## Exercise
Copy exactly the lines from the one containing "Describe the element" through the last line of the records below, both included, and leave out the pictures.

%%

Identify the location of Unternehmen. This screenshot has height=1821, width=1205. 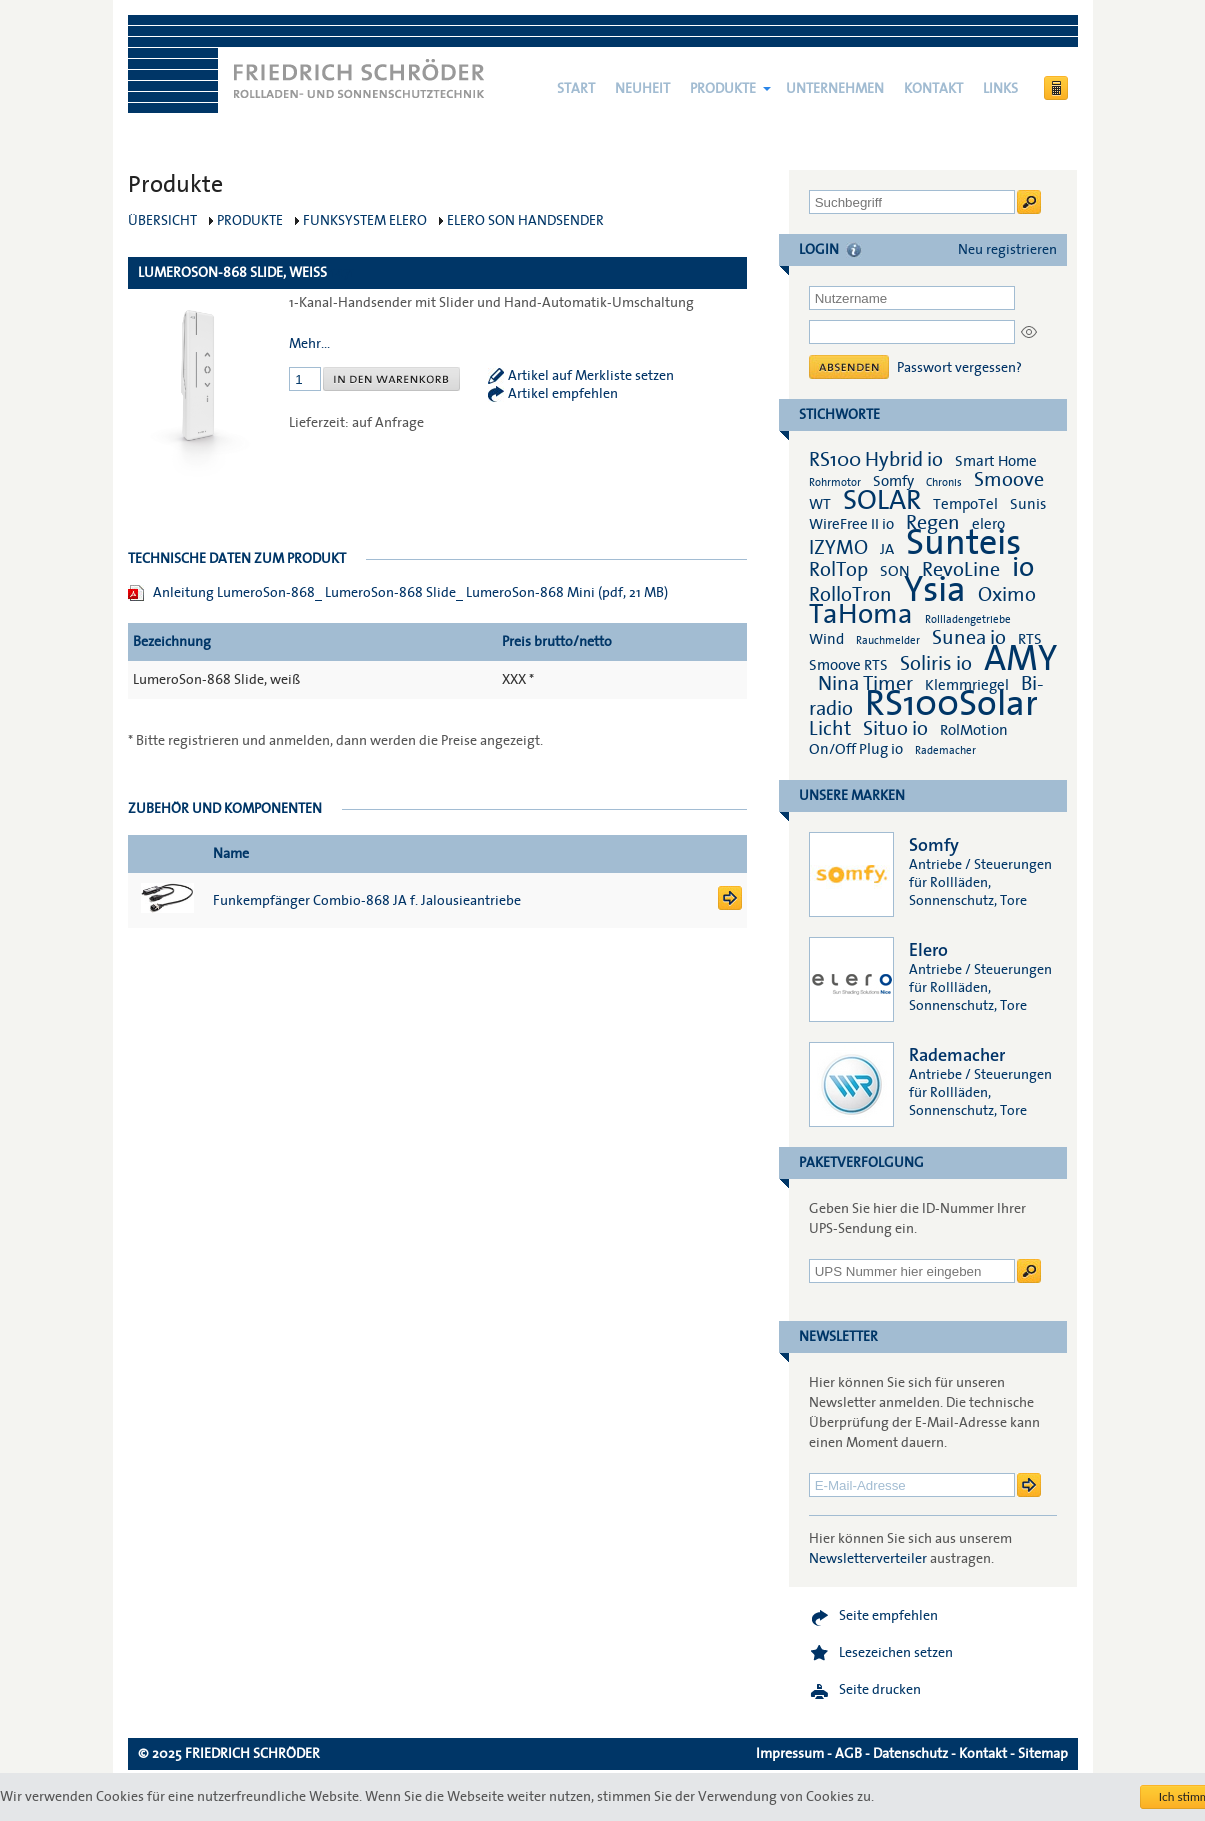
(835, 89).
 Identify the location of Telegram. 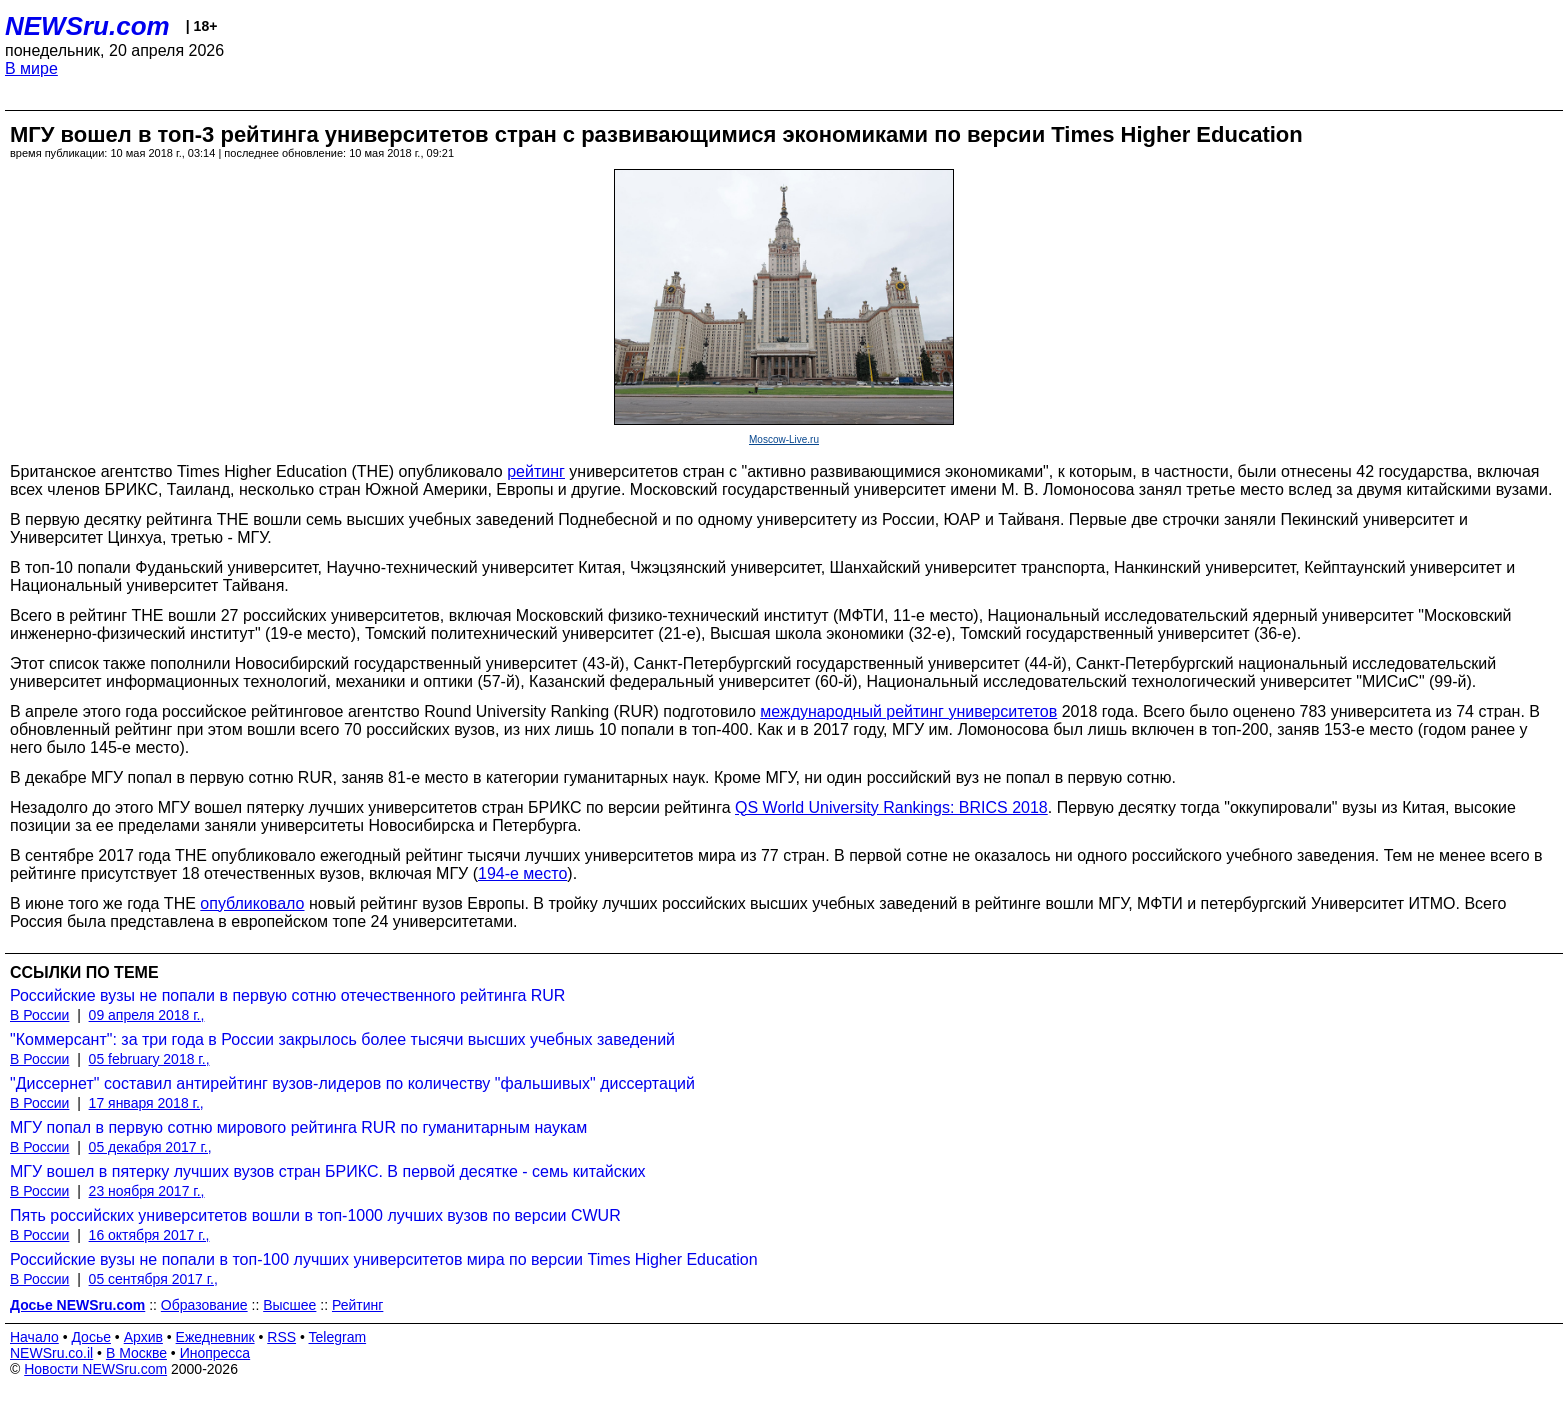
(338, 1337).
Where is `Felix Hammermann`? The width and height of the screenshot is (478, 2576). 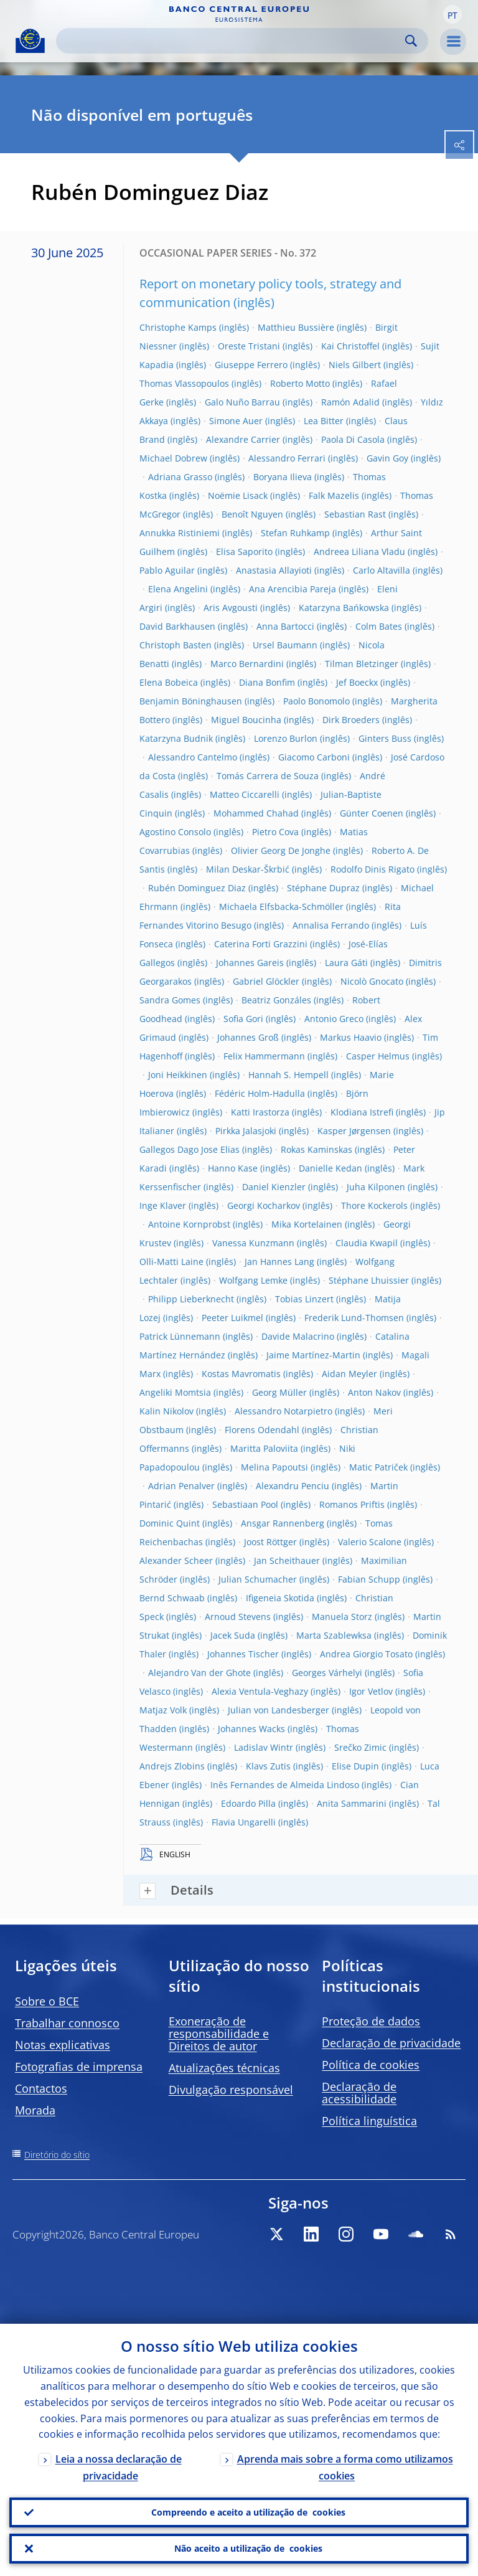 Felix Hammermann is located at coordinates (264, 1056).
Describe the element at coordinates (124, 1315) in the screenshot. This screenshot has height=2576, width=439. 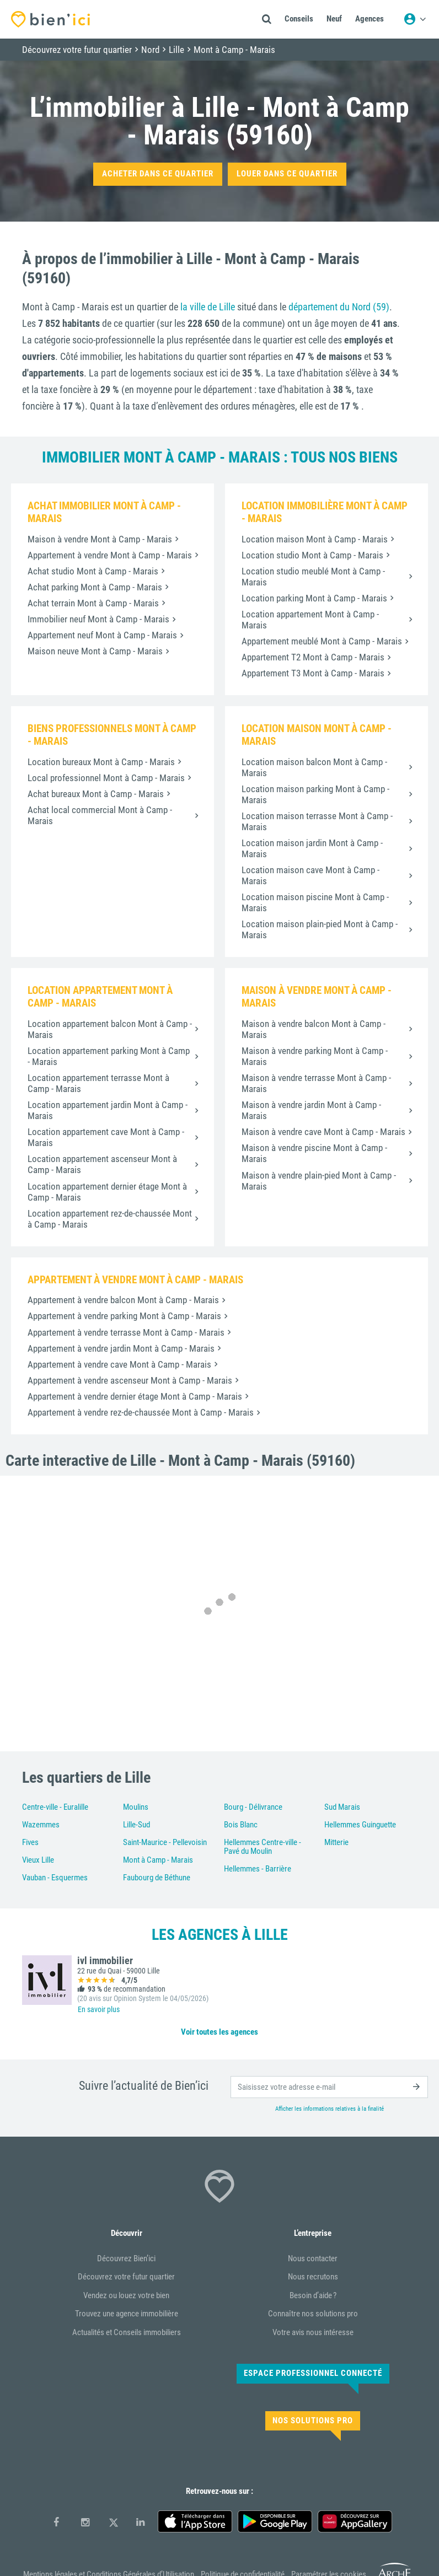
I see `Appartement à vendre parking Mont à Camp - Marais` at that location.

%%

## Exercise response
Describe the element at coordinates (124, 1315) in the screenshot. This screenshot has height=2576, width=439. 
I see `Appartement à vendre parking Mont à Camp - Marais` at that location.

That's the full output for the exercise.